(Page-level text extractions)
-- Opening Marker --

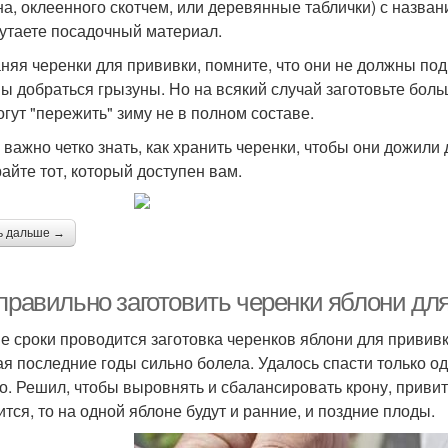
на, оклеенного скотчем, или деревянные таблички) с назван
утаете посадочный материал.
няя черенки для прививки, помните, что они не должны под
ы добраться грызуны. Но на всякий случай заготовьте боль
огут "пережить" зиму не в полном составе.
 важно четко знать, как хранить черенки, чтобы они дожили
айте тот, который доступен вам.
ь дальше →
 правильно заготовить черенки яблони дл
ие сроки проводится заготовка черенков яблони для привив
ая последние годы сильно болела. Удалось спасти только од
о. Решил, чтобы выровнять и сбалансировать крону, привит
ится, то на одной яблоне будут и ранние, и поздние плоды.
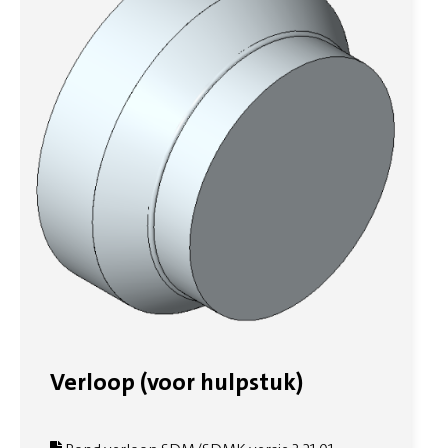
Verloop (voor hulpstuk)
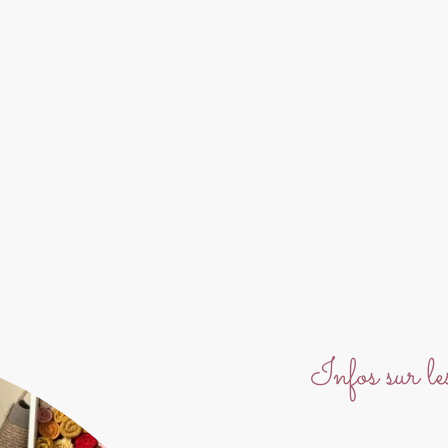
Infos sur l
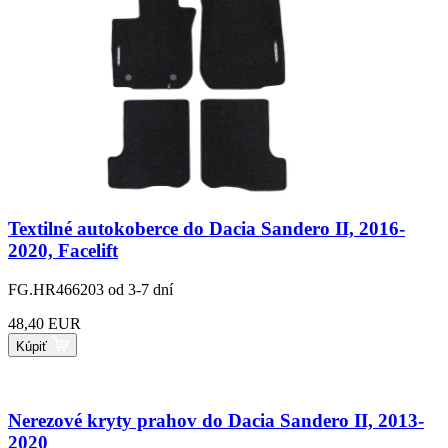
Textilné autokoberce do Dacia Sandero II, 2016-
2020, Facelift
FG.HR466203
od 3-7 dní
48,40 EUR
Kúpiť
Nerezové kryty prahov do Dacia Sandero II, 2013-
2020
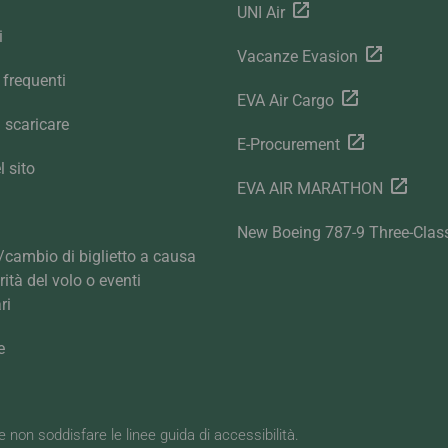
UNI Air
i
Vacanze Evasion
frequenti
EVA Air Cargo
 scaricare
E-Procurement
 sito
EVA AIR MARATHON
New Boeing 787-9 Three-Clas
cambio di biglietto a causa
arità del volo o eventi
ri
e
be non soddisfare le linee guida di accessibilità.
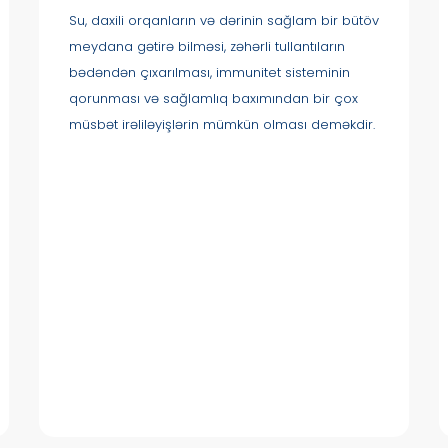
Su, daxili orqanların və dərinin sağlam bir bütöv
meydana gətirə bilməsi, zəhərli tullantıların
bədəndən çıxarılması, immunitet sisteminin
qorunması və sağlamlıq baxımından bir çox
müsbət irəliləyişlərin mümkün olması deməkdir.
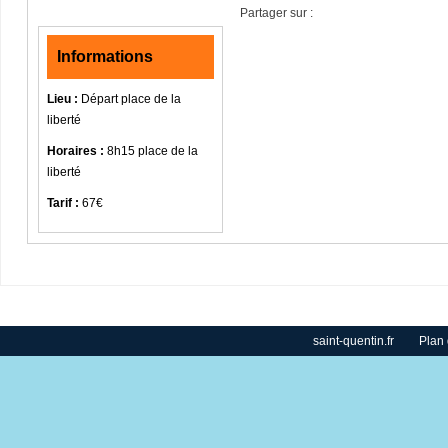
Partager sur :
Informations
Lieu :
Départ place de la
liberté
Horaires :
8h15 place de la
liberté
Tarif :
67€
saint-quentin.fr
Plan 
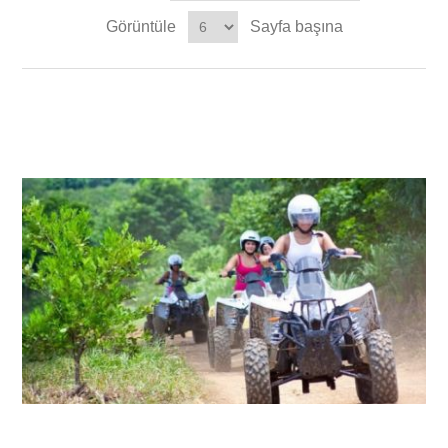
Görüntüle
Sayfa başına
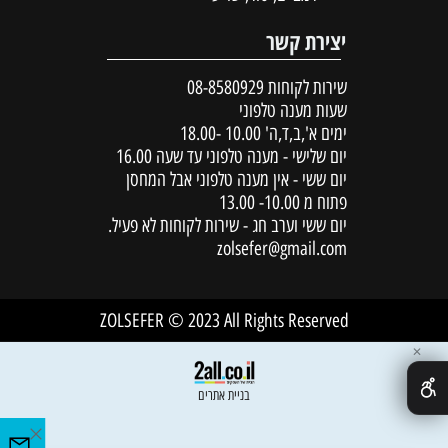
יצירת קשר
שירות לקוחות
08-8580929
שעות מענה טלפוני
ימים א',ב,ד,ה' 10.00 -18.00
יום שלישי - מענה טלפוני עד שעה 16.00
יום ששי - אין מענה טלפוני אבל המחסן
פתוח מ 10.00- 13.00
יום ששי וערב חג - שירות לקוחות לא פעיל.
zolsefer@gmail.com
ZOLSEFER © 2023 All Rights Reserved
✕
בניית אתרים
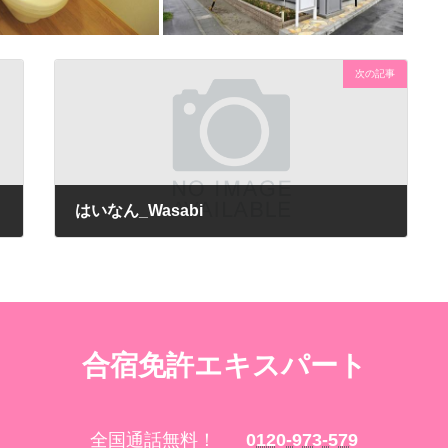
次の記事
はいなん_Wasabi
合宿免許エキスパート
全国通話無料！
0120-973-579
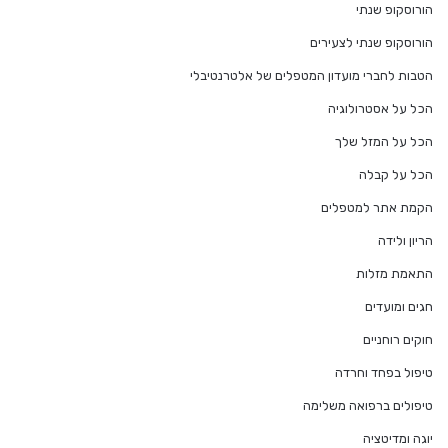
הורוסקופ שנתי
הורוסקופ שנתי לצעירים
הטבות לחברי מועדון המטפלים של אלטרנטיבלי
הכל על אסטרולוגיה
הכל על המזל שלך
הכל על קבלה
הקמת אתר למטפלים
הריון ולידה
התאמת מזלות
חגים ומועדים
חוקים רוחניים
טיפול בפחד וחרדה
טיפולים ברפואה משלימה
יוגה ומדיטציה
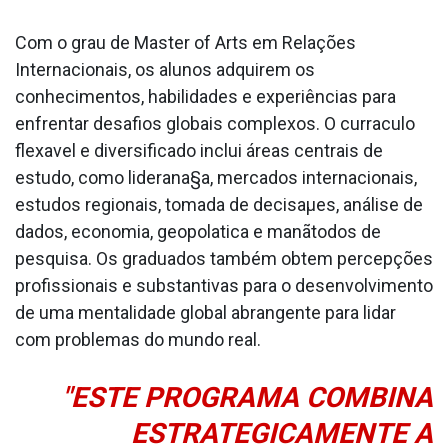
Com o grau de Master of Arts em Relações
Internacionais, os alunos adquirem os
conhecimentos, habilidades e experiências para
enfrentar desafios globais complexos. O curra­culo
flexa­vel e diversificado inclui áreas centrais de
estudo, como liderana§a, mercados internacionais,
estudos regionais, tomada de decisaµes, análise de
dados, economia, geopola­tica e manãtodos de
pesquisa. Os graduados também obtem percepções
profissionais e substantivas para o desenvolvimento
de uma mentalidade global abrangente para lidar
com problemas do mundo real.
"ESTE PROGRAMA COMBINA
ESTRATEGICAMENTE A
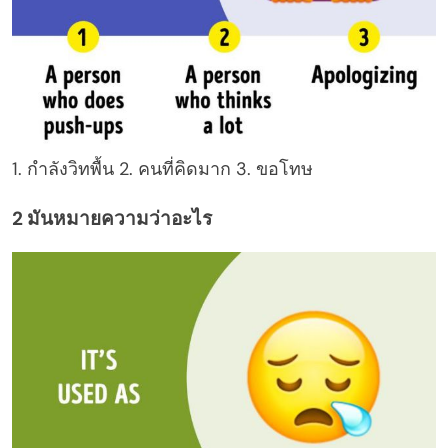
1. กำลังวิทพื้น 2. คนที่คิดมาก 3. ขอโทษ
2 มันหมายความว่าอะไร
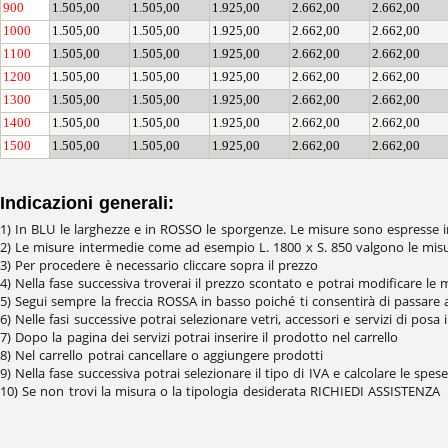
900
1.505,00
1.505,00
1.925,00
2.662,00
2.662,00
1000
1.505,00
1.505,00
1.925,00
2.662,00
2.662,00
1100
1.505,00
1.505,00
1.925,00
2.662,00
2.662,00
1200
1.505,00
1.505,00
1.925,00
2.662,00
2.662,00
1300
1.505,00
1.505,00
1.925,00
2.662,00
2.662,00
1400
1.505,00
1.505,00
1.925,00
2.662,00
2.662,00
1500
1.505,00
1.505,00
1.925,00
2.662,00
2.662,00
Indicazioni generali:
1) In BLU le larghezze e in ROSSO le sporgenze. Le misure sono espresse
2) Le misure intermedie come ad esempio L. 1800 x S. 850 valgono le misur
3) Per procedere è necessario cliccare sopra il prezzo
4) Nella fase successiva troverai il prezzo scontato e potrai modificare le 
5) Segui sempre la freccia ROSSA in basso poiché ti consentirà di passare 
6) Nelle fasi successive potrai selezionare vetri, accessori e servizi di posa
7) Dopo la pagina dei servizi potrai inserire il prodotto nel carrello
8) Nel carrello potrai cancellare o aggiungere prodotti
9) Nella fase successiva potrai selezionare il tipo di IVA e calcolare le spes
10) Se non trovi la misura o la tipologia desiderata RICHIEDI ASSISTENZA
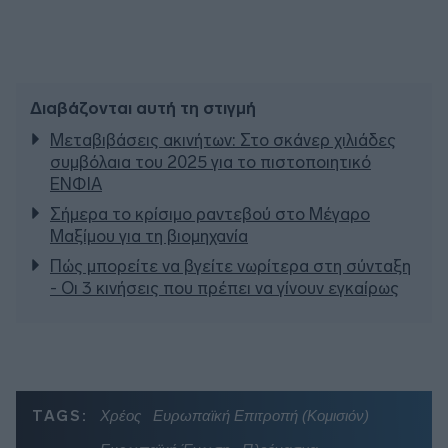
Διαβάζονται αυτή τη στιγμή
Μεταβιβάσεις ακινήτων: Στο σκάνερ χιλιάδες
συμβόλαια του 2025 για το πιστοποιητικό
ΕΝΦΙΑ
Σήμερα το κρίσιμο ραντεβού στο Μέγαρο
Μαξίμου για τη βιομηχανία
Πώς μπορείτε να βγείτε νωρίτερα στη σύνταξη
- Οι 3 κινήσεις που πρέπει να γίνουν εγκαίρως
TAGS:
Χρέος
Ευρωπαϊκή Επιτροπή (Κομισιόν)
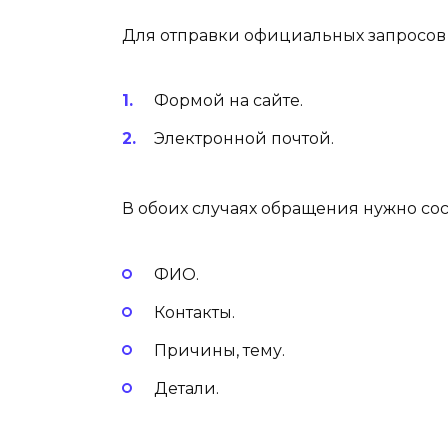
Для отправки официальных запросов 
Формой на сайте.
Электронной почтой.
В обоих случаях обращения нужно сос
ФИО.
Контакты.
Причины, тему.
Детали.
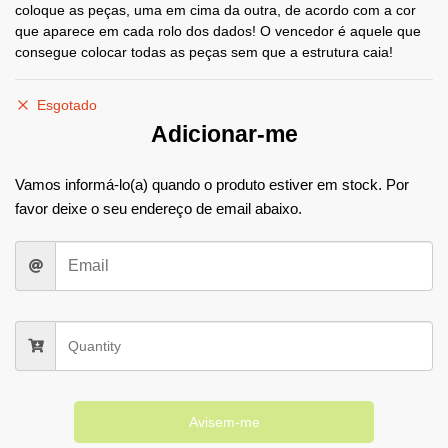
coloque as peças, uma em cima da outra, de acordo com a cor
que aparece em cada rolo dos dados! O vencedor é aquele que
consegue colocar todas as peças sem que a estrutura caia!
Esgotado
Adicionar-me
Vamos informá-lo(a) quando o produto estiver em stock. Por
favor deixe o seu endereço de email abaixo.
Avisem-me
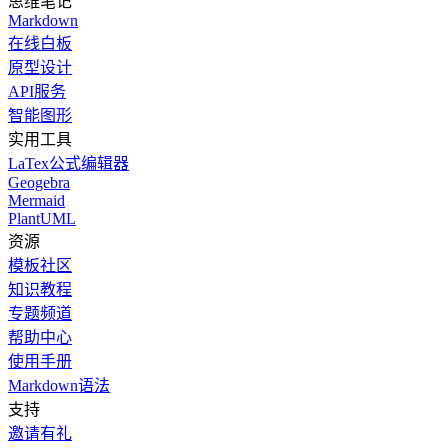
思维笔记
Markdown
在线白板
原型设计
API服务
智能图形
实用工具
LaTex公式编辑器
Geogebra
Mermaid
PlantUML
资源
模板社区
知识教程
专题频道
帮助中心
使用手册
Markdown语法
支持
邀请有礼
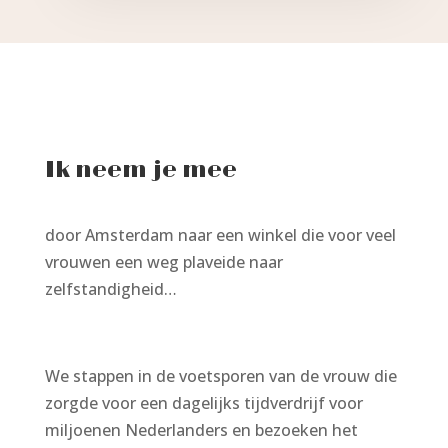
Ik neem je mee
door Amsterdam naar een winkel die voor veel
vrouwen een weg plaveide naar
zelfstandigheid…
We stappen in de voetsporen van de vrouw die
zorgde voor een dagelijks tijdverdrijf voor
miljoenen Nederlanders en bezoeken het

-- Closing Marker --

Leave out the pictures. Return exactly the lines from the first line of the records to the line bearing "правильно заготовить черенки яблони дл", inclusive.

#### Solution to this task
на, оклеенного скотчем, или деревянные таблички) с назван
утаете посадочный материал.
няя черенки для прививки, помните, что они не должны под
ы добраться грызуны. Но на всякий случай заготовьте боль
огут "пережить" зиму не в полном составе.
 важно четко знать, как хранить черенки, чтобы они дожили
айте тот, который доступен вам.
ь дальше →
 правильно заготовить черенки яблони дл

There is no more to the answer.